Abgeschlossenes Forschungsprojekt

Untersuchungsziel

Die Europäische Dienstleistungsrichtlinie (EU-DLRL) war bis zum 28.12.2009 in den EU-Mitgliedstaaten umzusetzen. Im Zentrum der EU-DLRL steht die flächendeckende Einrichtung von „Einheitlichen Ansprechpartnern“ (EA), die auf elektronischem Wege alle Informationsanfragen, Formalitäten und Verfahren aus einer Hand abwickeln, die für EU-Ausländer zur Aufnahme und Ausübung einer Dienstleistungstätigkeit im jeweiligen EU-Mitgliedsland erforderlich sind. Die Ausgestaltung der EA wurde in Deutschland den Bundesländern überlassen. Das Land Nordrhein-Westfalen hat die entsprechenden gesetzlichen Grundlagen für die Umsetzung bis Ende 2009 mit dem „Gesetz zur Bildung Einheitlicher Ansprechpartner in Nordrhein-Westfalen (EA-Gesetz NRW)“ geschaffen. Es hat sich dabei für das Kommunalmodell entschieden und die EA-Aufgaben den Kreisen und kreisfreien Städten übertragen. Nach dem EA-Gesetz NRW sind die 54 Kreise und kreisfreien Städte in Nordrhein-Westfalen angehalten, zur Wahrnehmung der EA-Aufgaben auf Grundlage öffentlich-rechtlicher Vereinbarungen interkommunale Kooperationen zu bilden oder ggf. auf vorhandene Kooperationen zurückzugreifen. Das IfM Bonn hat den Stand der Umsetzung des EA-Gesetzes in Nordrhein-Westfalen untersucht, um Erkenntnisse zu der Aufgabenerfüllung, der Inanspruchnahme und der Effektivität der EA zu gewinnen.

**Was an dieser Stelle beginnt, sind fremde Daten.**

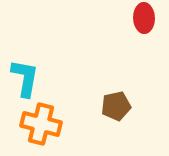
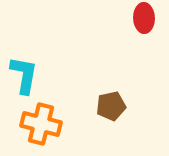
cyan L-shape: moved 1 px left, 3 px up
brown pentagon: moved 5 px left
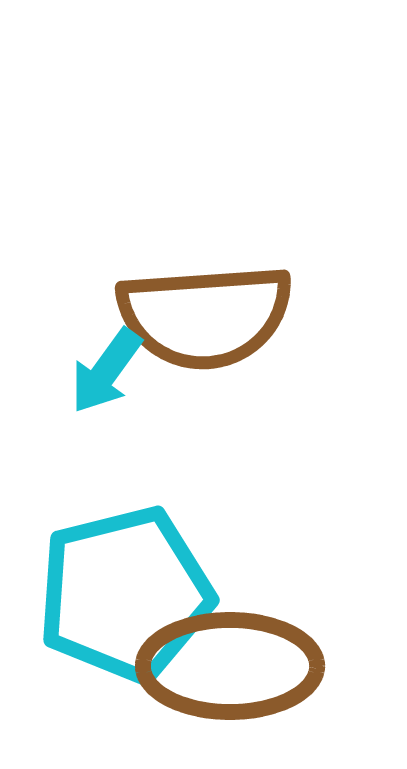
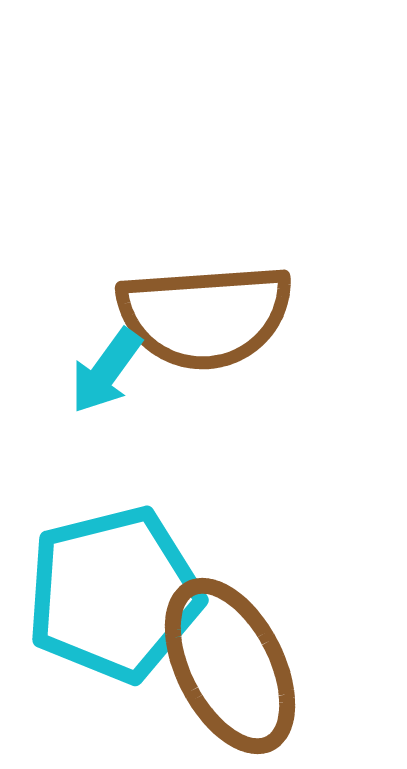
cyan pentagon: moved 11 px left
brown ellipse: rotated 63 degrees clockwise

Organisationsstruktur der Einheitlichen Ansprechpartner

Ende September 2010 gab es in Nordrhein-Westfalen 21 EA, davon waren elf als Single-EA und zehn als Kooperations-EA organisiert. Im Durchschnitt beträgt die Personalausstattung der Single-EA 0,6 und der Kooperations-EA 1,2 Vollzeitstellen. Diese Personalausstattung ist ausreichend, um das gegenwärtig noch sehr geringe Anfrageaufkommen zu bewältigen.

Sehr gute Erreichbarkeit der Einheitlichen Ansprechpartner

Die Erreichbarkeit der EA ist in hohem Maße gegeben. Im Durchschnitt sind alle EA sowohl persönlich als auch telefonisch neun Stunden pro Tag erreichbar. Dies geht weit über die Vorgaben der EU-DLRL hinaus, die prioritär die elektronische Erreichbarkeit vorsieht. Die elektronische Erreichbarkeit rund um die Uhr ist bei allen EA verwirklicht.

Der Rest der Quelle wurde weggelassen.